Encinitas offers homeless parking lot organizers partial funding, half-year contract

by Barbara Henry

The Encinitas City Council unanimously agreed Wednesday to offer Jewish Family Service a half-year contract and a quarter of its requested funding to continue operating its overnight parking lot for homeless people in Encinitas.

The new offer is a counter proposal to the full year and full funding that JFS had requested, and JFS representatives told council members it was a non-starter.

“We cannot run a program with only six months in a horizon,” Kaley Levitt, JFS’s president of government affairs, told the council after Mayor Bruce Ehlers crafted the new offer during the meeting.

Levitt said the program will run out of its current, one-year, regional grant funding on Dec. 31. JFS has already notified its staff that their jobs are at risk, and is starting to wind down the operation by referring new clients to its other overnight parking lots in San Diego County. If approved, the new city contract would be the second, six-month contract that Encinitas has given the organization this year and that level of uncertainty has already created staffing issues, Levitt said.

Several council members said JFS’s request for a one-year contract and $610,000 in city funding was a no-go for them.

They said the organization wants to charge Encinitas full-freight for a program that mostly serves homeless people from other communities and said the city’s money could be better spent on hotel vouchers. They noted that Encinitas has just signed a contract with the San Diego Rescue Mission to provide homeless outreach services, adding that they would rather work with the rescue mission than continue with JFS.

“You are not the group that deserves this,” Councilmember Luke Shaffer said, calling JFS’s requested $610,000 in funding for the coming year “highway robbery.”

Several council members noted that JFS’s funding request is a significant increase from the $540,000 the organization budgeted for the current year when regional grant funding and money provided by JFS covered the parking lot’s operating costs. The mayor said he could support giving the organization $150,000 in city funding — or half the parking lot’s forecasted expenses for the first six months of 2026 —  but no more than that.

In the five years that Encinitas has hosted the program, regional grant money and funding from the JFS organization have covered all of its operating expenses. Encinitas hasn’t contributed any money, but has allowed the organization to use the city’s community center parking lot each night for $1 a year. A new round of grant funding — money JFS has previously been using to help cover parking lot operations — won’t be awarded until midway through 2026 and that is why they’re asking the city for money now, JFS officials said.

Out of the $610,000 budget request for 2026, JFS was proposing to spend $291,562 on salaries for program employees, including case managers and a site supervisor, paperwork submitted to the city indicates. The other major expense would be $173,468 for security guards, who are required to be on site from 6 p.m. to 7 a.m. daily.

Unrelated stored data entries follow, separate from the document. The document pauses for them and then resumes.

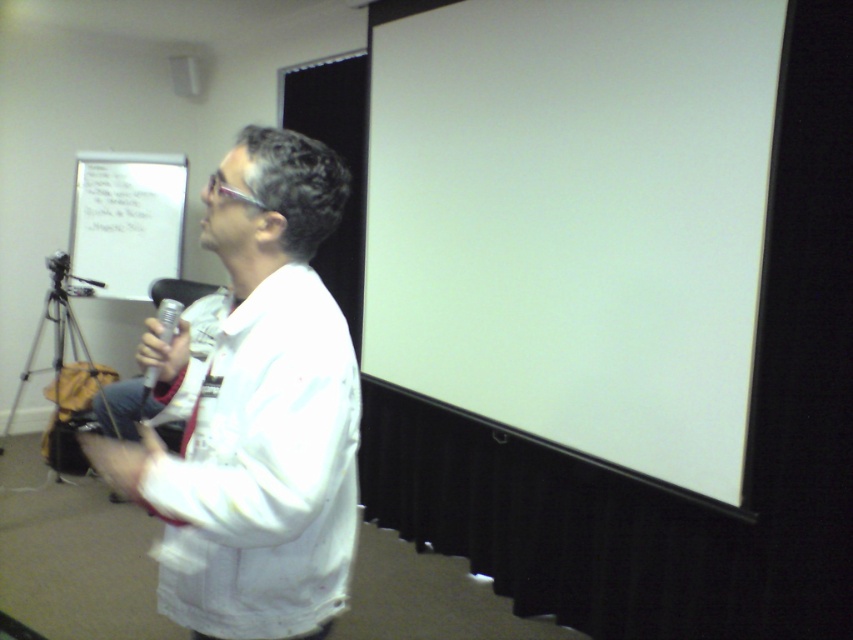 Between white matte projection screen at upper right and white paper at upper left, which one is positioned lower?

white matte projection screen at upper right is below.

Locate an element on the screen. white matte projection screen at upper right is located at coordinates (576, 220).

In order to click on white matte projection screen at upper right in this screenshot , I will do `click(576, 220)`.

Between white matte shirt at center and silver metallic tripod at lower left, which one is positioned lower?

Positioned lower is silver metallic tripod at lower left.

Based on the photo, is white matte shirt at center bigger than silver metallic tripod at lower left?

No.

Does point (328, 188) come in front of point (56, 400)?

Yes, point (328, 188) is in front of point (56, 400).

Find the location of `white matte shirt at center`. white matte shirt at center is located at coordinates (256, 412).

The width and height of the screenshot is (853, 640). What do you see at coordinates (256, 412) in the screenshot?
I see `white matte shirt at center` at bounding box center [256, 412].

Is white matte shirt at center positioned behind metallic silver microphone at center?

That is False.

Is point (349, 387) closer to camera compared to point (166, 308)?

Yes, it is.

Locate an element on the screen. The image size is (853, 640). white matte shirt at center is located at coordinates (256, 412).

Encinitas established its overnight parking lot program with JFS at the start of the COVID pandemic under a City Council majority that has since changed. The program initially was housed on a private lot within the Leichtag Foundation property and then relocated in late 2021 to the city’s Senior & Community Center’s lower parking lot on Oakcrest Park Drive. While there was much community concern about the potential for criminal activity and other issues when the program started, and then when it relocated to its current site near a junior high, those issues have not materialized and no calls have been made to sheriff’s deputies, city officials said Wednesday.

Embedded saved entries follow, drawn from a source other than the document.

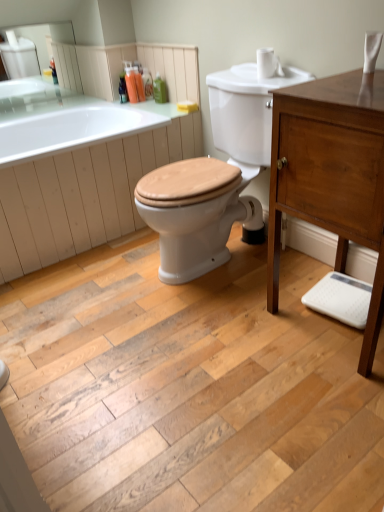 At what (x,y) coordinates should I click in order to perform the action: click on free space in front of matte brown cabinet at right. Please return your answer as a coordinate pair (x, y). The height and width of the screenshot is (512, 384). Looking at the image, I should click on (329, 408). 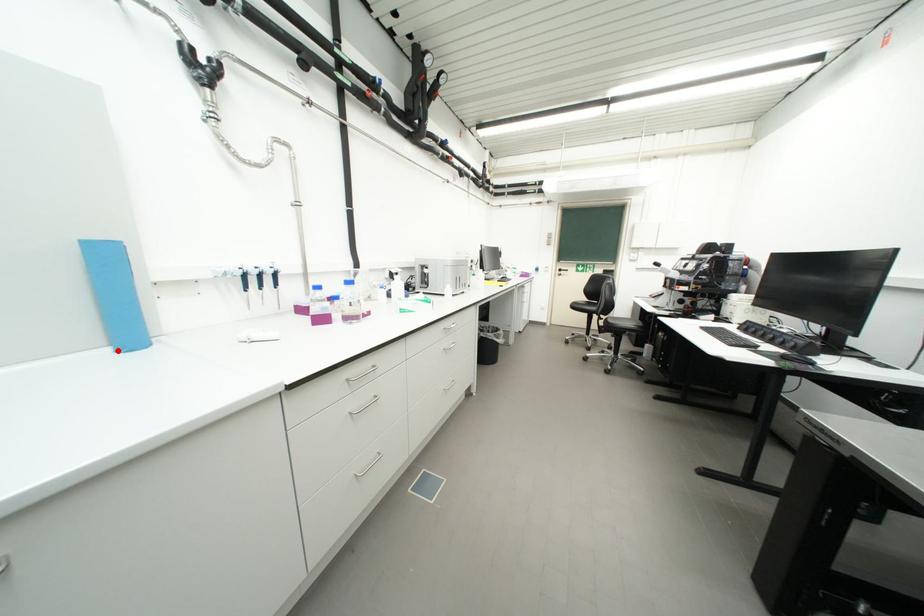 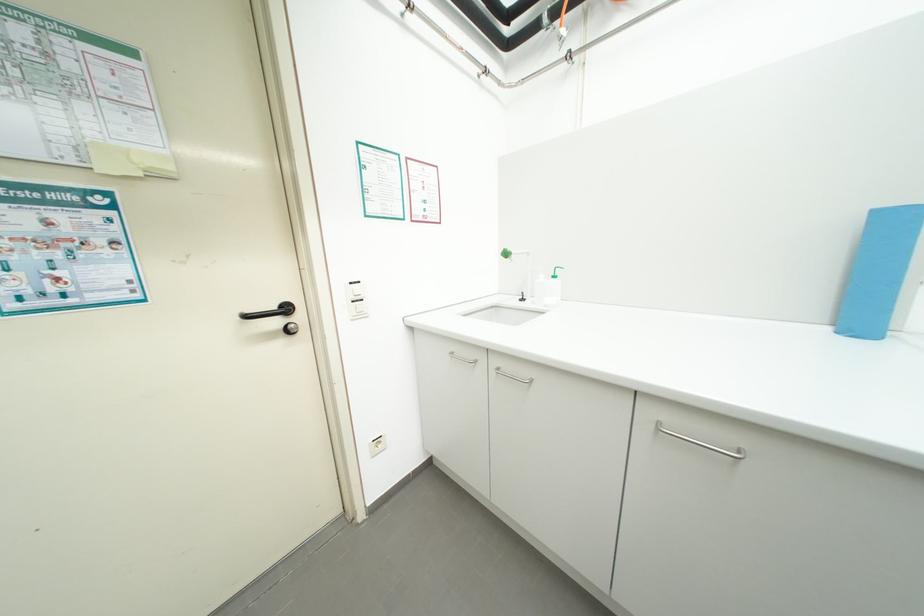 Locate, in the second image, the point that corresponds to the highlighted location in the first image.

(835, 330)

So far, the program has served a total of 306 people, with 78 of them Encinitas residents. Typically, the 25-spot parking lot runs about 65 percent full each month, a city staff report states. Users receive financial education, house-hunting help, family wellness services and other assistance. They’re only allowed in the lot at night and must leave during daylight hours.

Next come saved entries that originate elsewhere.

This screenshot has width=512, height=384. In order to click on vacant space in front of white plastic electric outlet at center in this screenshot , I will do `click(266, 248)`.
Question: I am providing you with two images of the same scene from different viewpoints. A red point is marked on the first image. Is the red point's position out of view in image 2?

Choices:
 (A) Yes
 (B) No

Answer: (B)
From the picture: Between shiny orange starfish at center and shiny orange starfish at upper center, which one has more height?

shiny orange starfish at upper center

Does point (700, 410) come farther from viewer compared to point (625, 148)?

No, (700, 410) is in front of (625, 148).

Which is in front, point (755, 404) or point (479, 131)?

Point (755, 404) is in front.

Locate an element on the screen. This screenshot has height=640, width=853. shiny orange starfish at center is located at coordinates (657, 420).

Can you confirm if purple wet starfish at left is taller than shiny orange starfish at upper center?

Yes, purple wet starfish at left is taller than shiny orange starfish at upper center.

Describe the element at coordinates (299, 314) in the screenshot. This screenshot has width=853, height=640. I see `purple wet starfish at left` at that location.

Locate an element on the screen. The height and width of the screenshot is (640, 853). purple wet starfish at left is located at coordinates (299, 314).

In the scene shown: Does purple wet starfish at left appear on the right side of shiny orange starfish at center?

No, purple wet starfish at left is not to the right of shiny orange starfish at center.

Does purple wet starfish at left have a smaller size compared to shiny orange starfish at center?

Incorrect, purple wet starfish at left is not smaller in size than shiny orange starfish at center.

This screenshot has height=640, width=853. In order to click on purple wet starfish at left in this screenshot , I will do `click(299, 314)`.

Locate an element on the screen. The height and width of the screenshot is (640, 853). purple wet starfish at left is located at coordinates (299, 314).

Proponents of the program have hailed it as a way to serve the area’s “hidden homeless” — people who have recently lost their housing due to financial issues and might spiral into permanent homelessness if they don’t quickly receive help. Opponents have said the lot’s clients would be better served by being placed in housing of some type elsewhere, rather than being allowed to temporarily sleep in their vehicles at the community center.